> _What you will do_
Beneath this line are the data; copy exactly the part of them that opens with the line containing "остовов Ява" and closes with the line containing "ресепшионе) — все", and only that part.

(Data provided begins)

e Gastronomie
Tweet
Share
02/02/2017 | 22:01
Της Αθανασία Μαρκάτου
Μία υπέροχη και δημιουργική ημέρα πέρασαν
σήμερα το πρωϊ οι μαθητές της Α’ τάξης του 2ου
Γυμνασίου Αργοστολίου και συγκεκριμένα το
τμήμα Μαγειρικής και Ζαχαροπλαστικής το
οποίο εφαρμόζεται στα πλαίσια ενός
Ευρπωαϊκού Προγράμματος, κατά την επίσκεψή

(Data provided ends)
(Data provided begins)

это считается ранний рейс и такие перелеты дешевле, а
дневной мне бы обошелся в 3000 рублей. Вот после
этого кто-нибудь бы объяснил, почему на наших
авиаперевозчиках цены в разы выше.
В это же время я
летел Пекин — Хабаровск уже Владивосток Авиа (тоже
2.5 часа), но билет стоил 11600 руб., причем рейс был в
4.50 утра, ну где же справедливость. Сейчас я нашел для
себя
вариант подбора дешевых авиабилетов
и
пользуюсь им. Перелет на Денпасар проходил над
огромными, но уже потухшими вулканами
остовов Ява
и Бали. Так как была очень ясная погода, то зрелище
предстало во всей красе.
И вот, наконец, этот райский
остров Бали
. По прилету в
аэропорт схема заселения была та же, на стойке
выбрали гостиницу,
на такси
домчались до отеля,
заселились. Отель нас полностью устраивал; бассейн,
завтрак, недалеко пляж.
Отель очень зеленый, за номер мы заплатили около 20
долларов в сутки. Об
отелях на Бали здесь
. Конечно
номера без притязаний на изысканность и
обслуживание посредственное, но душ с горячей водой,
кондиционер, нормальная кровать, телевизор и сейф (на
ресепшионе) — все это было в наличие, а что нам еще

(Data provided ends)
(Data provided begins)

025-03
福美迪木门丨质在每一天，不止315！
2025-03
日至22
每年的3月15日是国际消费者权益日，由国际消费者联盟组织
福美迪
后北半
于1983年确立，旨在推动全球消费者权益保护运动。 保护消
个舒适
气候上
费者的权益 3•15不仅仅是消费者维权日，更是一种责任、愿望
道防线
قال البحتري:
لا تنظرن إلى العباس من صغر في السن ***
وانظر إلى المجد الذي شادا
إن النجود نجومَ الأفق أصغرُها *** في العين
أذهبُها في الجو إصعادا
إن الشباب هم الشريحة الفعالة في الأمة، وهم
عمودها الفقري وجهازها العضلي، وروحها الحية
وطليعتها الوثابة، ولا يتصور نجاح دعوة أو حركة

(Data provided ends)

> _Task solution_
остовов Ява
и Бали. Так как была очень ясная погода, то зрелище
предстало во всей красе.
И вот, наконец, этот райский
остров Бали
. По прилету в
аэропорт схема заселения была та же, на стойке
выбрали гостиницу,
на такси
домчались до отеля,
заселились. Отель нас полностью устраивал; бассейн,
завтрак, недалеко пляж.
Отель очень зеленый, за номер мы заплатили около 20
долларов в сутки. Об
отелях на Бали здесь
. Конечно
номера без притязаний на изысканность и
обслуживание посредственное, но душ с горячей водой,
кондиционер, нормальная кровать, телевизор и сейф (на
ресепшионе) — все это было в наличие, а что нам еще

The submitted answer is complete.